_Data:_
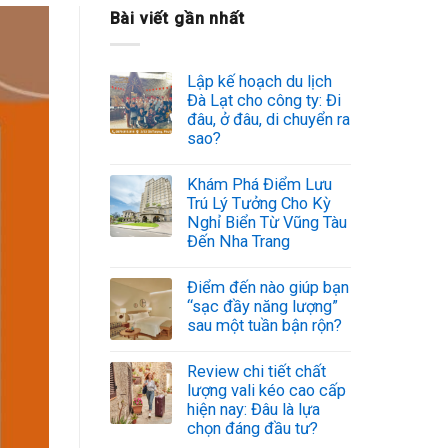
Bài viết gần nhất
Lập kế hoạch du lịch
Đà Lạt cho công ty: Đi
đâu, ở đâu, di chuyển ra
sao?
Khám Phá Điểm Lưu
Trú Lý Tưởng Cho Kỳ
Nghỉ Biển Từ Vũng Tàu
Đến Nha Trang
Điểm đến nào giúp bạn
“sạc đầy năng lượng”
sau một tuần bận rộn?
Review chi tiết chất
lượng vali kéo cao cấp
hiện nay: Đâu là lựa
chọn đáng đầu tư?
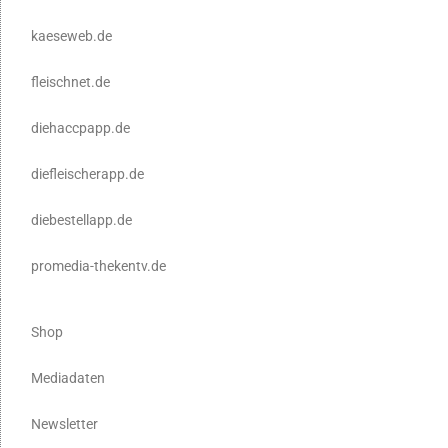
kaeseweb.de
fleischnet.de
diehaccpapp.de
diefleischerapp.de
diebestellapp.de
promedia-thekentv.de
Shop
Mediadaten
Newsletter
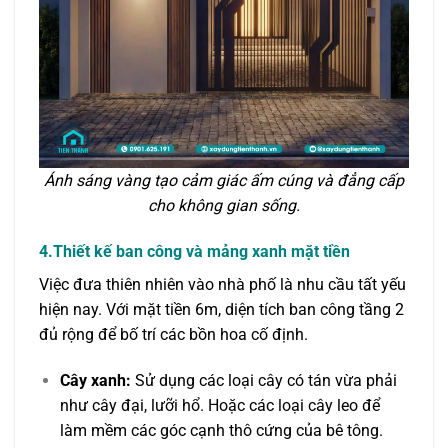
Ánh sáng vàng tạo cảm giác ấm cúng và đẳng cấp
cho không gian sống.
4.Thiết kế ban công và mảng xanh mặt tiền
Việc đưa thiên nhiên vào nhà phố là nhu cầu tất yếu
hiện nay. Với mặt tiền 6m, diện tích ban công tầng 2
đủ rộng để bố trí các bồn hoa cố định.
Cây xanh:
Sử dụng các loại cây có tán vừa phải
như cây đại, lưỡi hổ. Hoặc các loại cây leo để
làm mềm các góc cạnh thô cứng của bê tông.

_Work item:_ Copy the data in full. No pictures belong in the copy.

_Reply:_
Bài viết gần nhất
Lập kế hoạch du lịch
Đà Lạt cho công ty: Đi
đâu, ở đâu, di chuyển ra
sao?
Khám Phá Điểm Lưu
Trú Lý Tưởng Cho Kỳ
Nghỉ Biển Từ Vũng Tàu
Đến Nha Trang
Điểm đến nào giúp bạn
“sạc đầy năng lượng”
sau một tuần bận rộn?
Review chi tiết chất
lượng vali kéo cao cấp
hiện nay: Đâu là lựa
chọn đáng đầu tư?
kaeseweb.de
fleischnet.de
diehaccpapp.de
diefleischerapp.de
diebestellapp.de
promedia-thekentv.de
Shop
Mediadaten
Newsletter
Ánh sáng vàng tạo cảm giác ấm cúng và đẳng cấp
cho không gian sống.
4.Thiết kế ban công và mảng xanh mặt tiền
Việc đưa thiên nhiên vào nhà phố là nhu cầu tất yếu
hiện nay. Với mặt tiền 6m, diện tích ban công tầng 2
đủ rộng để bố trí các bồn hoa cố định.
Cây xanh:
Sử dụng các loại cây có tán vừa phải
như cây đại, lưỡi hổ. Hoặc các loại cây leo để
làm mềm các góc cạnh thô cứng của bê tông.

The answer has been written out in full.